What is being asked.
Among the entries below, the lines from the one with "Arts & Entertainments" up to and including the one with "levels, bathroom habits, and any new lumps or" are to be restated exactly, without pictures.

Dataset records:

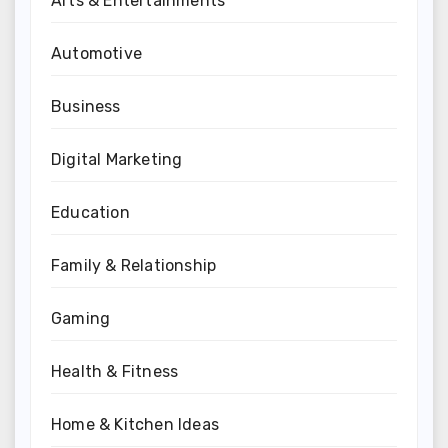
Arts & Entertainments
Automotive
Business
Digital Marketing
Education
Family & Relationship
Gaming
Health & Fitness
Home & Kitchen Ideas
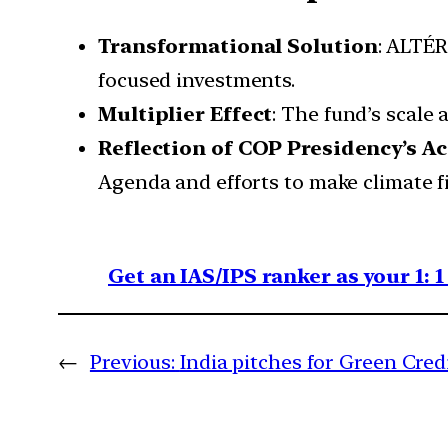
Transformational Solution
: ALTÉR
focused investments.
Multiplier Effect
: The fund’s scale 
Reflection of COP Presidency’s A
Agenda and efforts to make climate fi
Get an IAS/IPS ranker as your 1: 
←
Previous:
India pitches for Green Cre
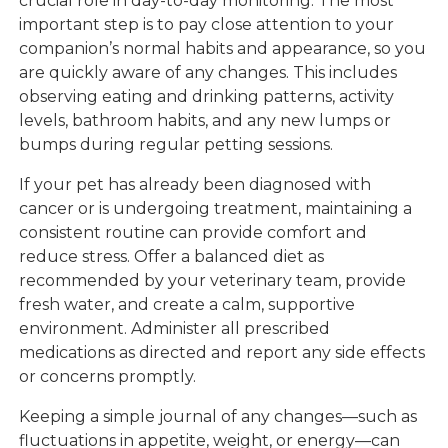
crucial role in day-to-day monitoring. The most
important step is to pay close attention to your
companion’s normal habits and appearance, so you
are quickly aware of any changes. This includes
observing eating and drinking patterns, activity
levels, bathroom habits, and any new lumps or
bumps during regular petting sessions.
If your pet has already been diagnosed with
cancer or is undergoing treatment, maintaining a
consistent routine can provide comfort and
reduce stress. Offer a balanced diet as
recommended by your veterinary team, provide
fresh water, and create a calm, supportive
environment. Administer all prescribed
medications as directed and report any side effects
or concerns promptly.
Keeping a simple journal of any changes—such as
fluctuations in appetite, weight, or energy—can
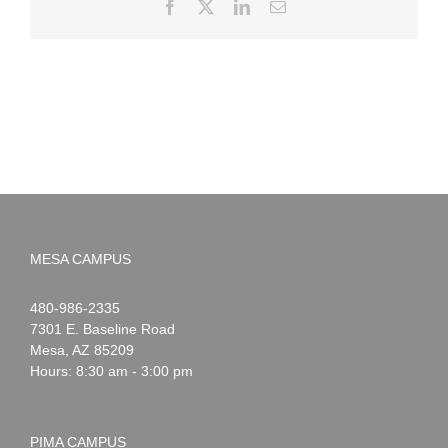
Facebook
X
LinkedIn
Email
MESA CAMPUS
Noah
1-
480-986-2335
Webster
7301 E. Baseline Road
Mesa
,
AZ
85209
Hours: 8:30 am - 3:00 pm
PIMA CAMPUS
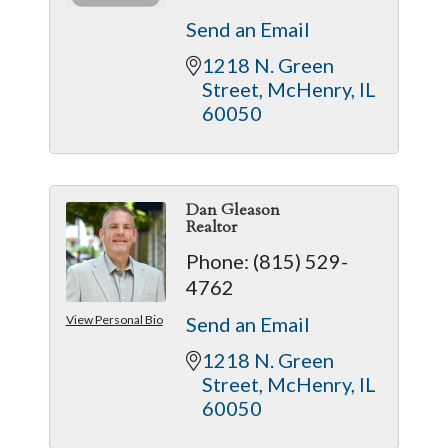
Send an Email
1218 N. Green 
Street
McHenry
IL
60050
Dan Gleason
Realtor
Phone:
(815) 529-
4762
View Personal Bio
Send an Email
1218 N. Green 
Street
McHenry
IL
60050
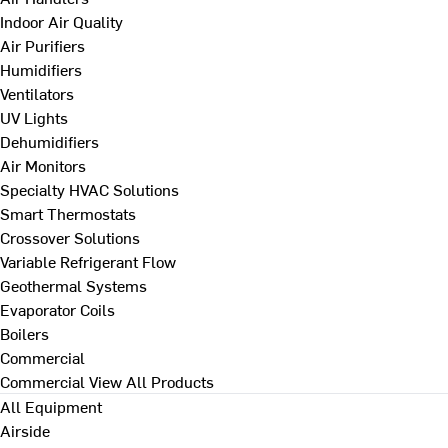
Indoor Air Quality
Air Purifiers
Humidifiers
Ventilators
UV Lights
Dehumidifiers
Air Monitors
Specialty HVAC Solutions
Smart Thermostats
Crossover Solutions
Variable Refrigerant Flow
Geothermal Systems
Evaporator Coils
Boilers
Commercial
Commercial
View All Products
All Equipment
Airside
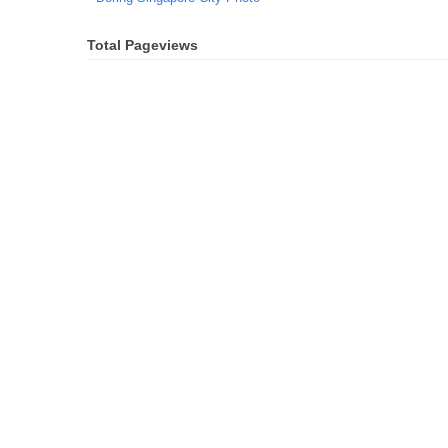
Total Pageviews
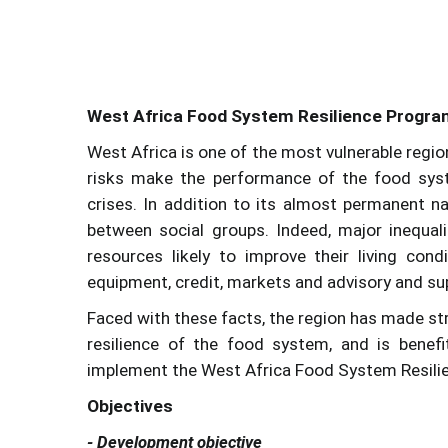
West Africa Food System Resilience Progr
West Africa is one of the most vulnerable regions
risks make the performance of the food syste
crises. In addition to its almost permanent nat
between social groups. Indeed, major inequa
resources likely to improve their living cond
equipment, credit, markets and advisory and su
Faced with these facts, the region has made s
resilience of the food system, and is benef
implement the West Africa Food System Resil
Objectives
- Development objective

==

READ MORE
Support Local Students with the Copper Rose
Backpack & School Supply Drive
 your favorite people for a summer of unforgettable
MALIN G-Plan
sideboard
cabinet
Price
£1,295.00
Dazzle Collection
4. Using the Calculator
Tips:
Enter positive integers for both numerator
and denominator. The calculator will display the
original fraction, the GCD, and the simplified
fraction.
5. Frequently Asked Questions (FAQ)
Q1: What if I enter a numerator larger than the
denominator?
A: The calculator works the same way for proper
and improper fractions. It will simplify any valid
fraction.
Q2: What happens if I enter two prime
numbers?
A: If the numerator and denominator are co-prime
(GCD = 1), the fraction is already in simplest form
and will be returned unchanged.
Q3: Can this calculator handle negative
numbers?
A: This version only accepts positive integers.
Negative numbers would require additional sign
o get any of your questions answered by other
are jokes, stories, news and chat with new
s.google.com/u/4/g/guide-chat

Solution for this task.
Arts & Entertainments
Automotive
Business
Digital Marketing
Education
Family & Relationship
Gaming
Health & Fitness
Home & Kitchen Ideas
Transformational Solution
: ALTÉR
focused investments.
Multiplier Effect
: The fund’s scale 
Reflection of COP Presidency’s A
Agenda and efforts to make climate fi
Get an IAS/IPS ranker as your 1: 
←
Previous:
India pitches for Green Cre
crucial role in day-to-day monitoring. The most
important step is to pay close attention to your
companion’s normal habits and appearance, so you
are quickly aware of any changes. This includes
observing eating and drinking patterns, activity
levels, bathroom habits, and any new lumps or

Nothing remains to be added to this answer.